▶ _WHAT YOU NEED TO DO_
Search the entries below for "Our Practice (92, 56)". Give that line and all the lines after it again, exactly, through the last, without pictures.

▶ _DATA SECTION_
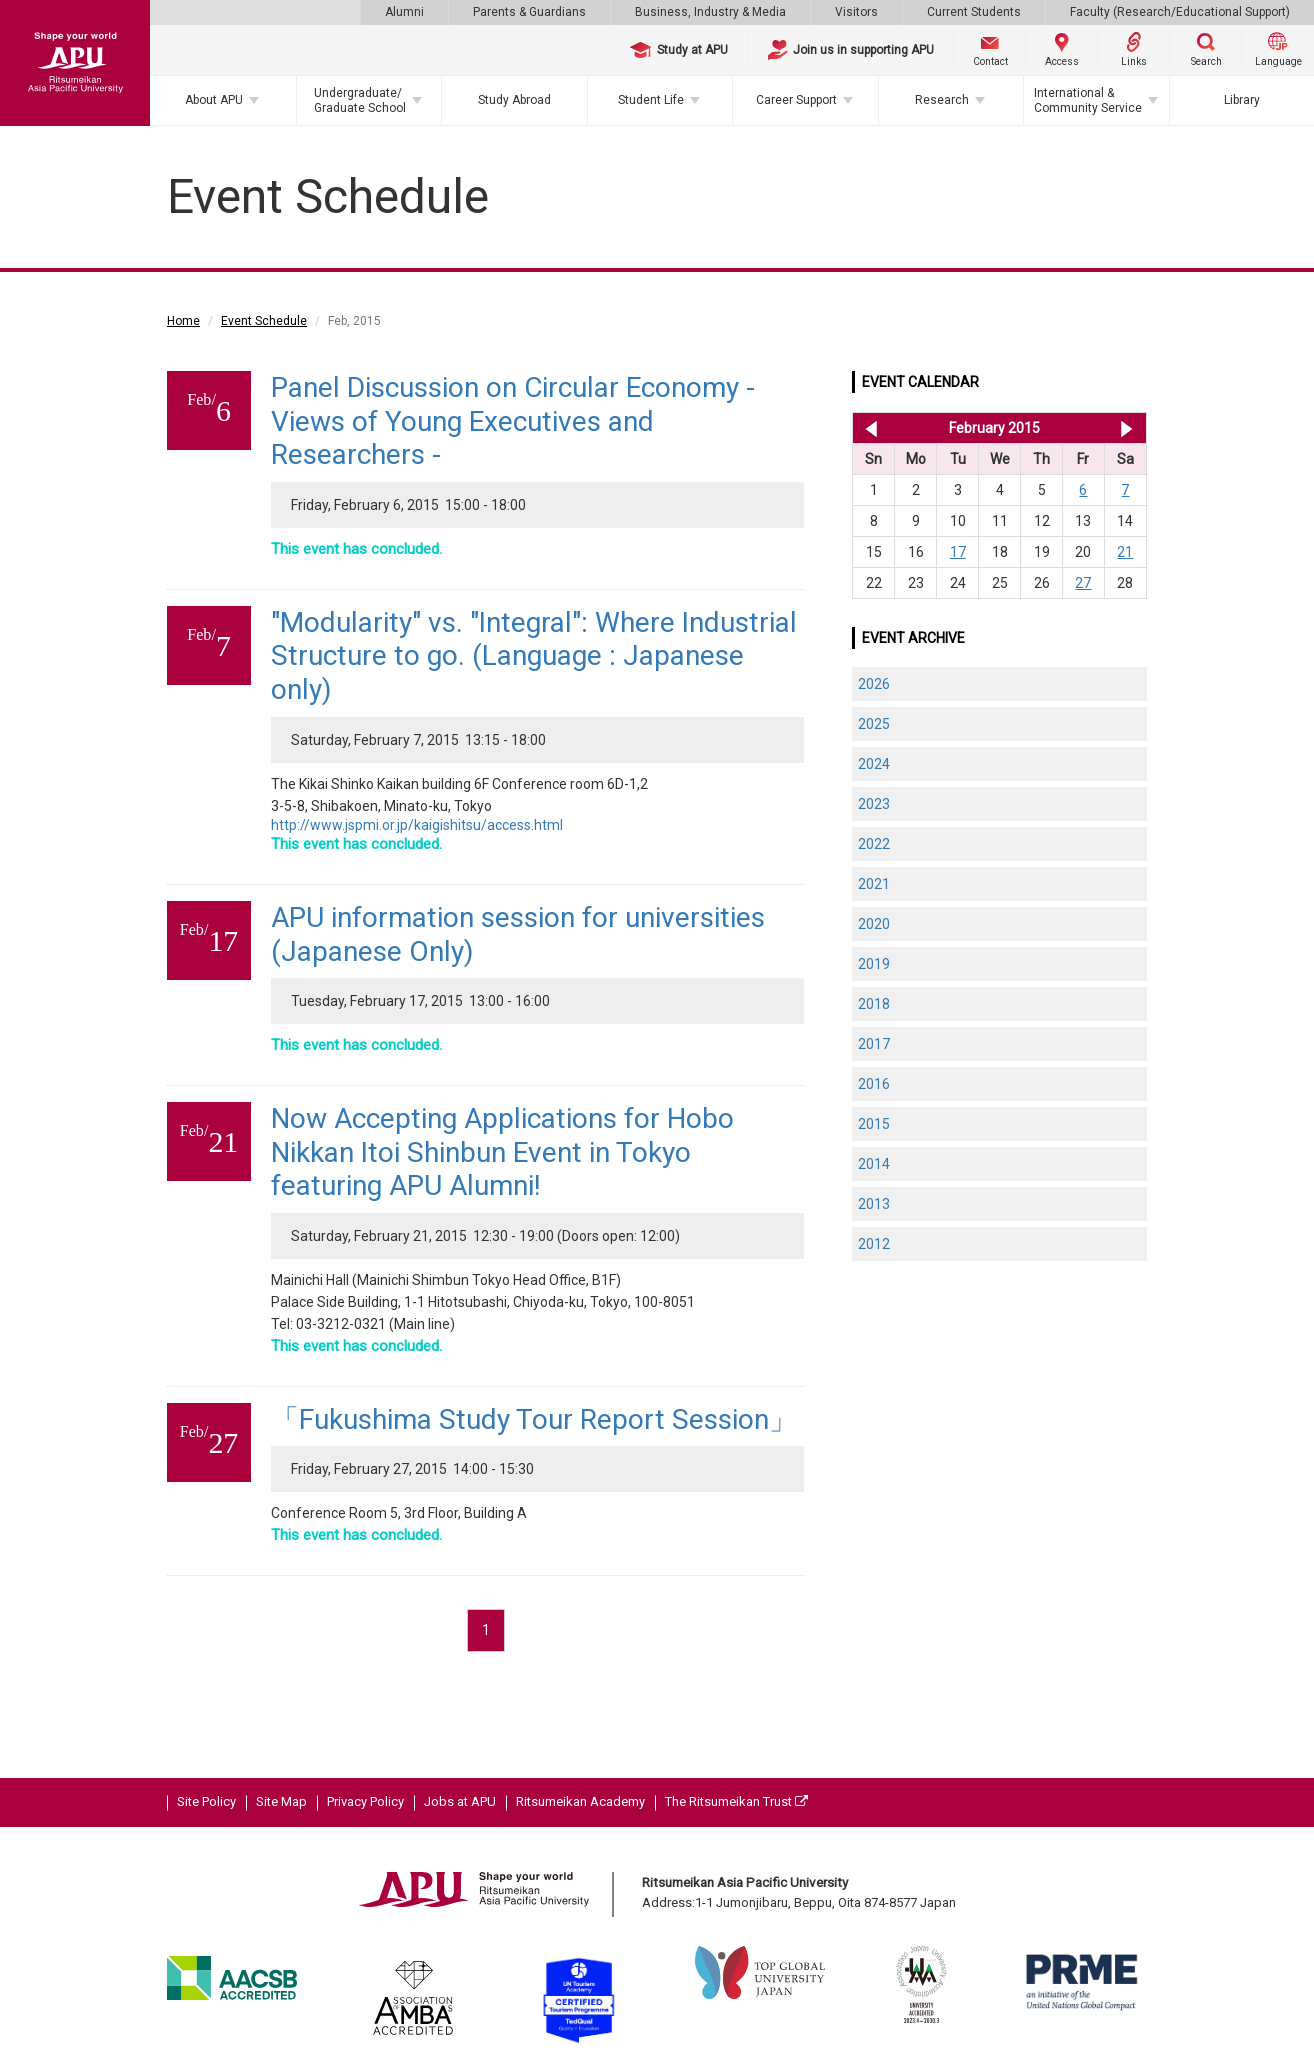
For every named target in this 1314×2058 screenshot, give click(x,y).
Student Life (651, 100)
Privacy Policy (365, 1801)
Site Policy (206, 1801)
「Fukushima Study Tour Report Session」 (534, 1419)
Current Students (974, 12)
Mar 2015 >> (1126, 428)
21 (1125, 552)
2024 (874, 764)
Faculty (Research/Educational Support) (1180, 12)
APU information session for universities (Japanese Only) (518, 934)
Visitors (856, 12)
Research (942, 100)
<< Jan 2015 (867, 428)
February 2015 (994, 428)
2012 (874, 1244)
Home (183, 321)
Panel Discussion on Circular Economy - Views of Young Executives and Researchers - (513, 421)
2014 (874, 1164)
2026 (874, 684)
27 (1083, 583)
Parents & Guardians (529, 12)
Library (1242, 100)
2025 (874, 724)
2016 (874, 1084)
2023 (874, 804)
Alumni (404, 12)
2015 (874, 1124)
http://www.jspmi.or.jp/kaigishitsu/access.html (417, 825)
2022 (874, 844)
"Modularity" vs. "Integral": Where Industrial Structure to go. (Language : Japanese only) (534, 656)
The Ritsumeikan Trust (736, 1801)
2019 (874, 964)
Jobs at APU (460, 1801)
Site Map (281, 1801)
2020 (874, 924)
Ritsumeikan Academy (580, 1801)
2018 (874, 1004)
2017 (874, 1044)
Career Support (796, 100)
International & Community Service (1088, 100)
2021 (874, 884)
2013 (874, 1204)
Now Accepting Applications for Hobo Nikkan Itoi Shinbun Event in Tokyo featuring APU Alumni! (502, 1152)
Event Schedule (264, 321)
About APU (214, 100)
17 (958, 552)
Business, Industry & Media (710, 12)
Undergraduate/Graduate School (360, 100)
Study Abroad (514, 100)
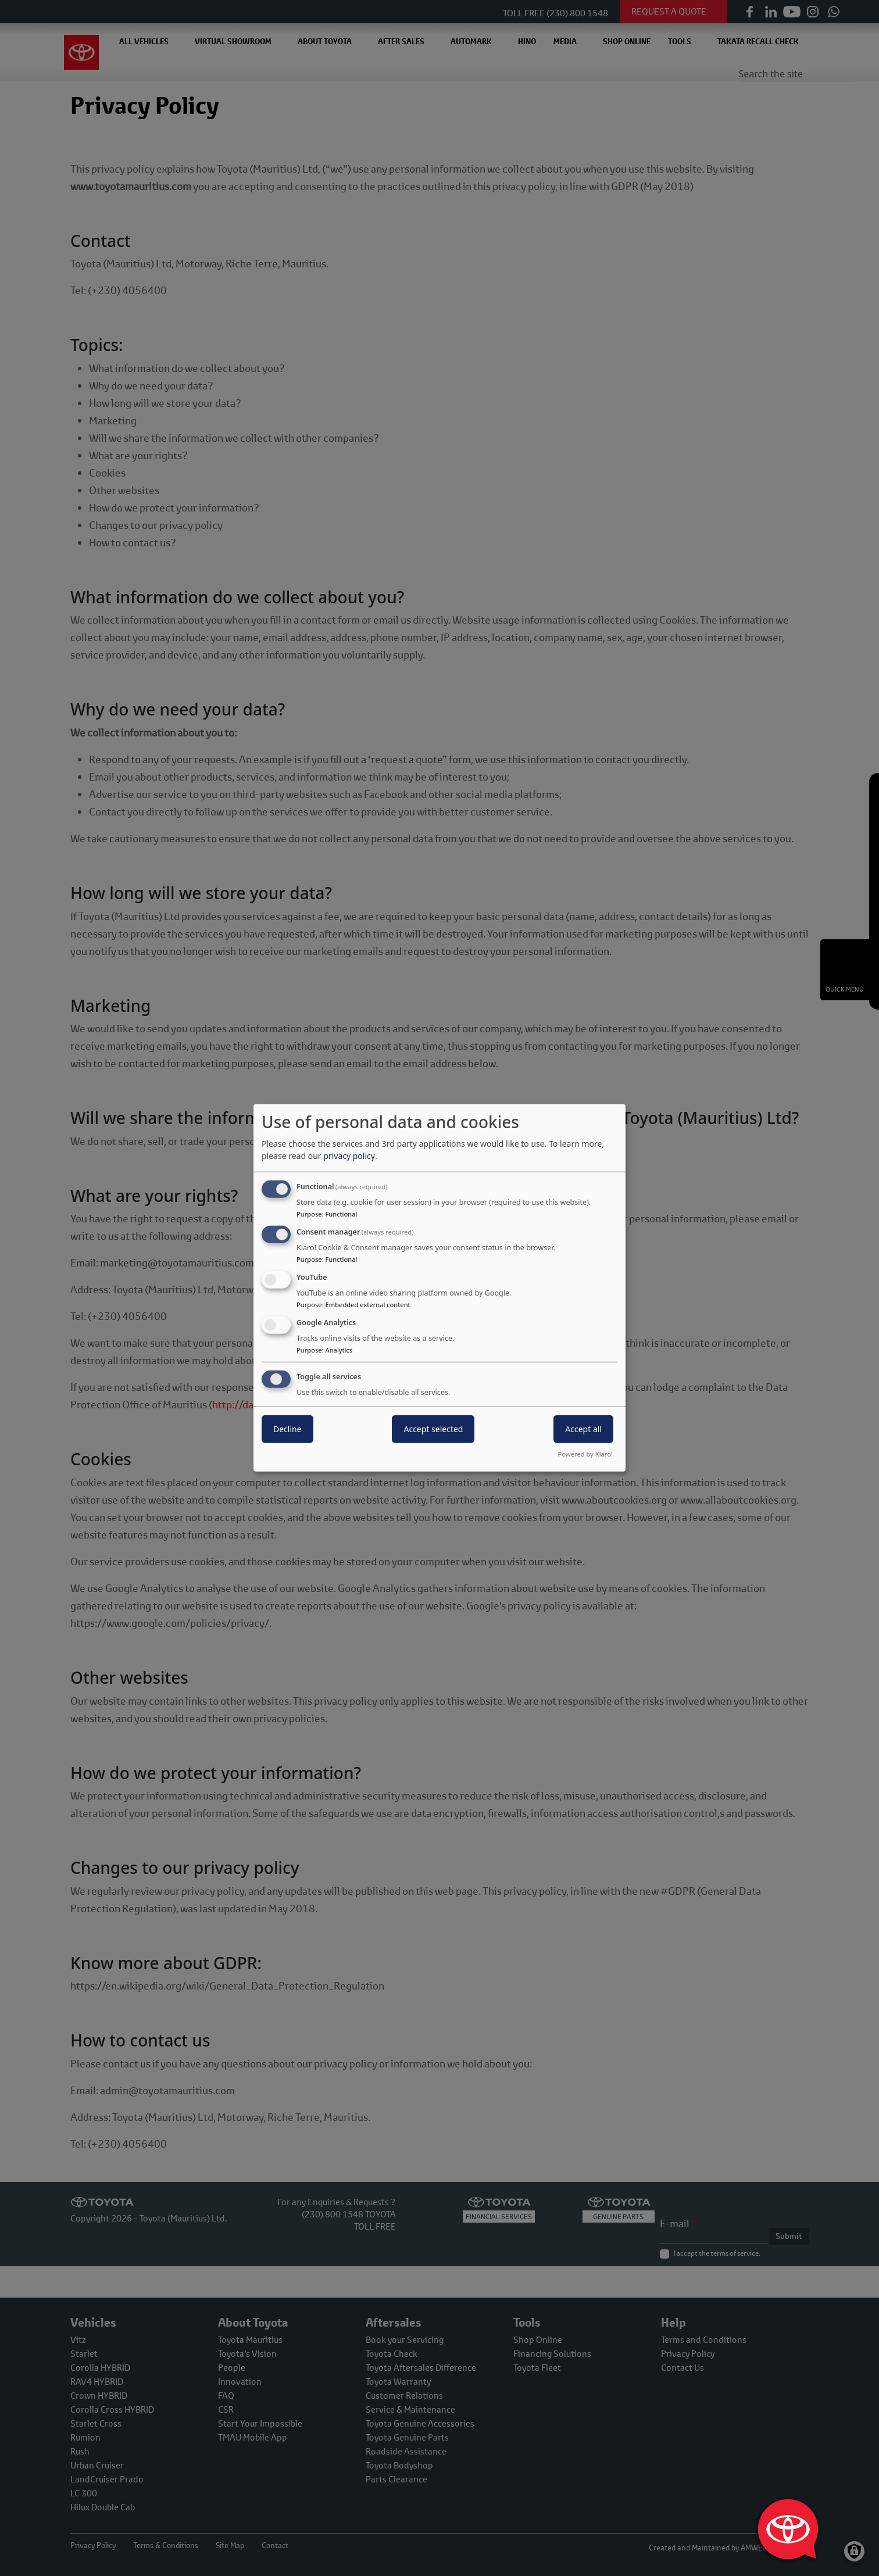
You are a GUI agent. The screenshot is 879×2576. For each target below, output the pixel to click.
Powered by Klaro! (585, 1454)
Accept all (583, 1428)
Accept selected (433, 1428)
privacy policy (349, 1155)
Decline (287, 1428)
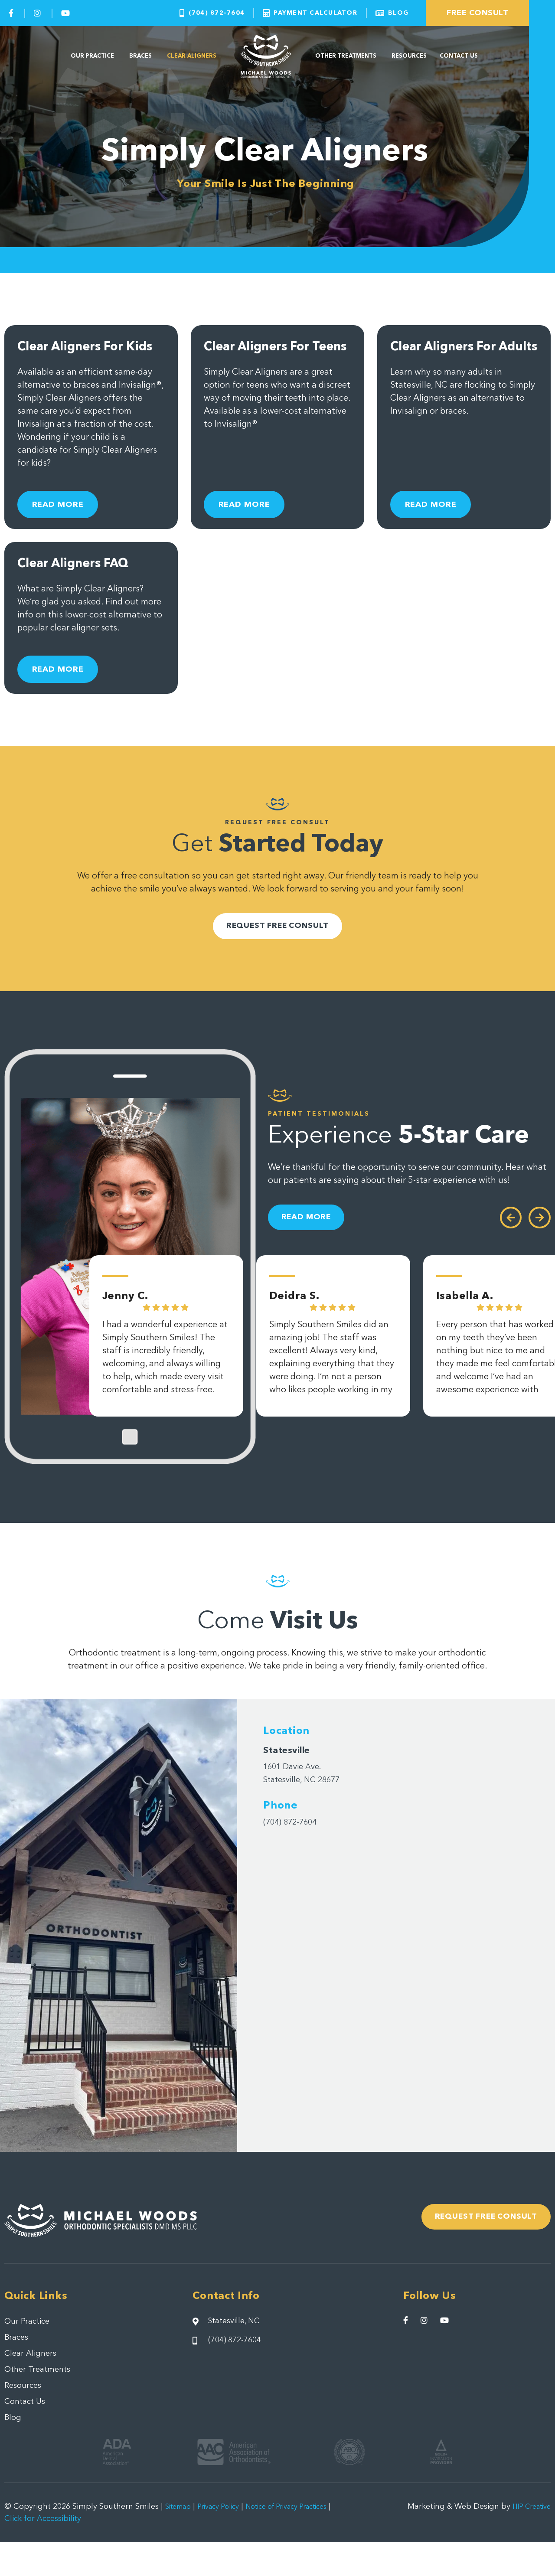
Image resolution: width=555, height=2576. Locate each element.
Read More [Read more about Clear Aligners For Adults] (439, 517)
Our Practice (92, 56)
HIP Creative (528, 2540)
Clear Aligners (191, 56)
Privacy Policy (226, 2540)
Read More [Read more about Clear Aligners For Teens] (252, 517)
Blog (13, 2451)
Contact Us (459, 56)
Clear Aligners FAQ (80, 581)
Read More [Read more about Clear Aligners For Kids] (66, 517)
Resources (409, 56)
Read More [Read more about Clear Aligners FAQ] (66, 681)
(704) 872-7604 (294, 1847)
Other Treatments (346, 56)
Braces (140, 56)
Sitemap (180, 2540)
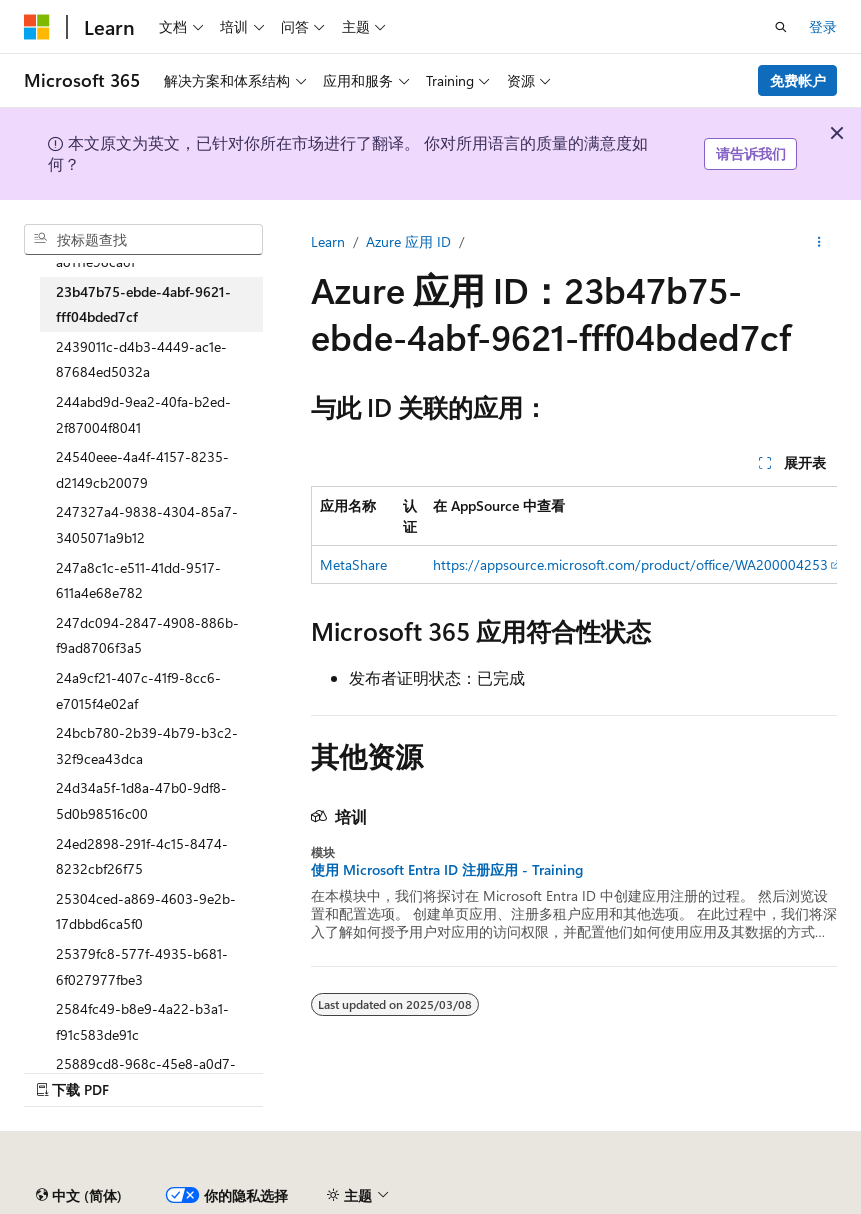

▶ _SOLVED EXERCISE_
Our Practice (92, 56)
HIP Creative (528, 2540)
Clear Aligners (191, 56)
Privacy Policy (226, 2540)
Read More [Read more about Clear Aligners For Teens] (252, 517)
Blog (13, 2451)
Contact Us (459, 56)
Clear Aligners FAQ (80, 581)
Read More [Read more about Clear Aligners For Kids] (66, 517)
Resources (409, 56)
Read More [Read more about Clear Aligners FAQ] (66, 681)
(704) 872-7604 (294, 1847)
Other Treatments (346, 56)
Braces (140, 56)
Sitemap (180, 2540)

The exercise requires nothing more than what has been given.